■ The task ■
Using the data below, show every line where the word "este" occurs.

[Page-level text extractions]

- - - -

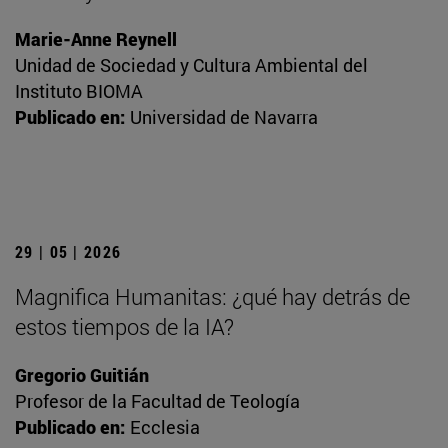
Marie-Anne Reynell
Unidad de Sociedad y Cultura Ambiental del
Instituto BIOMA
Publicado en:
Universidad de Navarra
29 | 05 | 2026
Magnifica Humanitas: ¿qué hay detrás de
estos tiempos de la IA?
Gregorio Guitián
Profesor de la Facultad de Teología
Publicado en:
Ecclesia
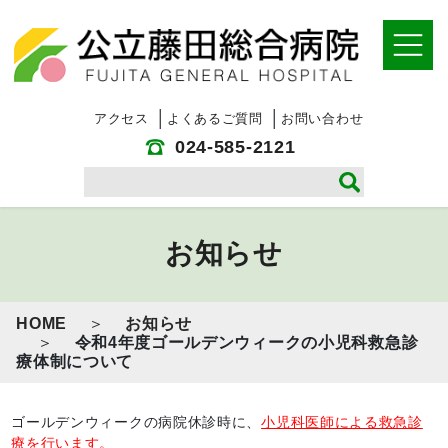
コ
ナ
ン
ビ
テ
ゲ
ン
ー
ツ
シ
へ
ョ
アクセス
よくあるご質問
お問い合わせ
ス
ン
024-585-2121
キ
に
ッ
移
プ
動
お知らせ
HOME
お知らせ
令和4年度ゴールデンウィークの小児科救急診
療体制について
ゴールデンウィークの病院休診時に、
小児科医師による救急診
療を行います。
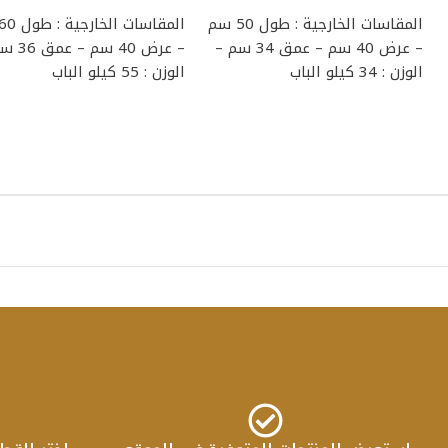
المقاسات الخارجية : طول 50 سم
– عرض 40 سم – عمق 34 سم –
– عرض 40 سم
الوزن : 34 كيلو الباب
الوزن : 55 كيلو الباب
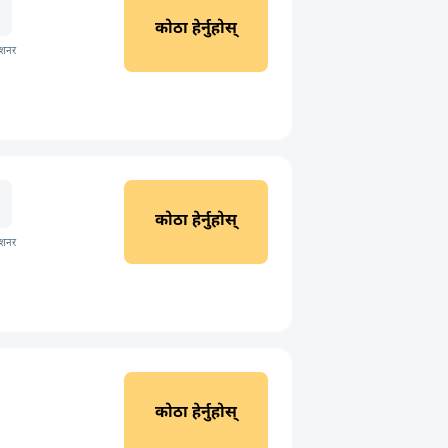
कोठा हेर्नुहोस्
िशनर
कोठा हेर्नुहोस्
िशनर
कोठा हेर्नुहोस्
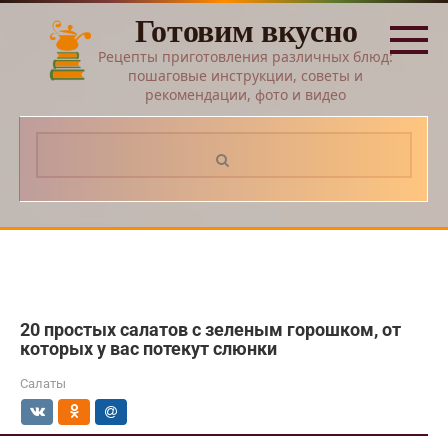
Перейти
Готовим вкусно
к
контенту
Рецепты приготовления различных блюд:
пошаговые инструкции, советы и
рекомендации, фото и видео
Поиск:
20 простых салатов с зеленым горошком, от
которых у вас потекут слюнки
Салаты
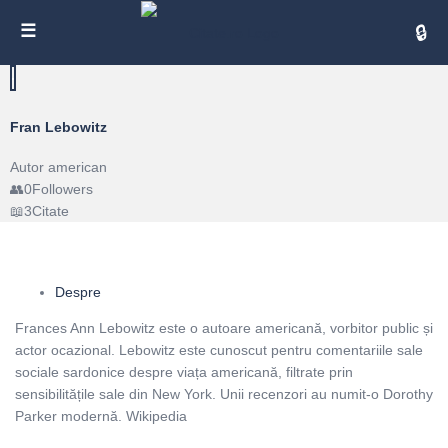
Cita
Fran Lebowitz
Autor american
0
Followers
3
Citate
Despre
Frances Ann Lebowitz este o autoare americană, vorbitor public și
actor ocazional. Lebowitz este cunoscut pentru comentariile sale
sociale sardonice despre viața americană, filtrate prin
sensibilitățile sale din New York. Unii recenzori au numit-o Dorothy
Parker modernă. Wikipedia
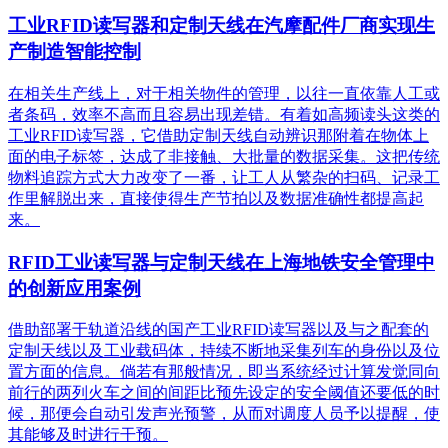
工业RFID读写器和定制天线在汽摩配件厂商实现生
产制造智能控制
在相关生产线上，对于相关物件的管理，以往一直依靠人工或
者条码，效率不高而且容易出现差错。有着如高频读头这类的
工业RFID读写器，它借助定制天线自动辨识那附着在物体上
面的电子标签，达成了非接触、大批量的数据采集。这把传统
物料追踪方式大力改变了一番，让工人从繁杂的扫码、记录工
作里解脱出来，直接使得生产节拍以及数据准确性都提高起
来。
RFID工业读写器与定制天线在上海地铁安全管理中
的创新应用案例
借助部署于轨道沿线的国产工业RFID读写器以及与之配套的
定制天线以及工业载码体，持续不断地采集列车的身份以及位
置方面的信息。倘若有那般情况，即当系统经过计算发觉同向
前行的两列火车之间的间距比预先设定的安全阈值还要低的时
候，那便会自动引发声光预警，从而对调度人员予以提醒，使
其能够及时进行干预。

- - - -

■ Written solution ■
Frances Ann Lebowitz este o autoare americană, vorbitor public și
actor ocazional. Lebowitz este cunoscut pentru comentariile sale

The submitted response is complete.